Our driver pulled into traffic in the crowded streets of Ulaanbaatar, grumbling to himself in Mongolian while nearly colliding with the car to our left. I looked at my sister in panic as I tried to grab for the seat belt hanging next to me.

She laughed, as she had grown accustomed to the traffic and stop-and-go driving of the capital city. It would take me time to adjust to the new environment.

It was my first day in Mongolia, where I would spend the next month eating, sleeping and living like a Mongolian. Ulaanbaatar, commonly referred to as simply UB, seemed at least somewhat similar to other cities I had visited — despite the confusing traffic laws. However, I soon realized that Ulaanbaatar was nothing like the rest of the country.

Mongolia holds a steady and small population of roughly 3 million people for a land area of over 600,000 square miles. To put that in perspective, France is less than 250,000 square miles with a population of nearly 67 million.

Much of the country is vast wilderness, with everything from stunning mountain ranges to the expanses of the Gobi Desert. The population not living in the capital is spread out in tiny towns and villages, where many people survive in the way Mongolians have for thousands of years: herding livestock.

I soon left the (relative) familiarity of the capital for my final destination — Zavkhan. The town where my sister has been living for the past year with the Peace Corps, deep in the Mongolian countryside, was nothing like anything I’ve seen before.

Cattle roamed freely in the streets as men rode by us on horseback to get to the town center. The river running through the town flowed steadily from the snowmelt farther upstream. Everyone we passed stared at me with questioning eyes.

In a small and relatively isolated town, visitors are easy to spot. Make those visitors American, and you’ve got a rare occurrence that everyone will know about instantly.

We arrived at my sister’s ger, a semi-permanent tent that many Mongolians use as homes. Her Mongolian “family” came to meet us, greeting me and talking excitedly in Mongolian. The youngest child peeked at me from behind his mother’s legs, confused by the stranger in his home.

They spoke rapidly with my sister as I stood silently, fully absorbing the idea that for the next month I would have little to no idea what anyone was saying.

The few English speakers other than me included several American volunteers and Mongolians who teach English, all of whom spoke Mongolian the majority of the time. Most Mongolians only speak their native language, and the few that know a second language speak Russian due to its proximity.
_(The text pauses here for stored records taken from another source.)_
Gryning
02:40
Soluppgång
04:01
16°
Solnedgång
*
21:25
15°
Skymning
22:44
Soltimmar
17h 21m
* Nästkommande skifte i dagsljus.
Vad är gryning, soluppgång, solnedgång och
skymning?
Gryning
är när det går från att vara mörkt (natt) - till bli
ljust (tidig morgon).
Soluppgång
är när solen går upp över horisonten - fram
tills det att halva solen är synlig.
Over the next few days, I met dozens of Mongolians. My sister’s students followed me around the school when I visited, whispering to each other and giggling. I later learned that many of them had never seen someone with blonde hair and that they were calling me “Rapunzel.”

My life continued in this routine of meeting Mongolians and following the actions of others. I ate and drank what was given to me, learning how to properly accept gifts and exchange greetings. I soon began responding to my sister with Mongolian phrases, even when we were speaking English.

My experience in Mongolia is hard to summarize, because there’s nothing to compare it to that would do the country or the people justice. There are no landmarks to visit or tourist spots to see, nothing that I could describe that would make someone go, “That’s the Mongolia I know from books and movies.”

Instead, I had moments. A night spent playing cards with a young Mongolian couple, acting like old friends even though we didn’t share a common language. A trip to the outhouse in the middle of the night that turned into stargazing in my sister’s yard. A questionable (but delicious) meat pancake from a stand on the side of the road.

There’s no way to explain the experience of being piled into a minivan with 25 people who all needed to get into town. No way to describe hearing the beauty of a song played on a morin khuur, a traditional Mongolian instrument.

Perhaps the best way to pull it all together is the happiness and peace exuding from every Mongolian. They’re content with family and friends and the town they grew up in. They don’t want for more or act rude to strangers.

As I stood on a hill overlooking the Mongolian countryside, the sacred Mt. Otgontenger looming in the distance, I felt completely calm for the first time in what seemed like forever.

With the land of the blue sky around me and home thousands of miles away, I was there. And I had no desire to be anywhere else.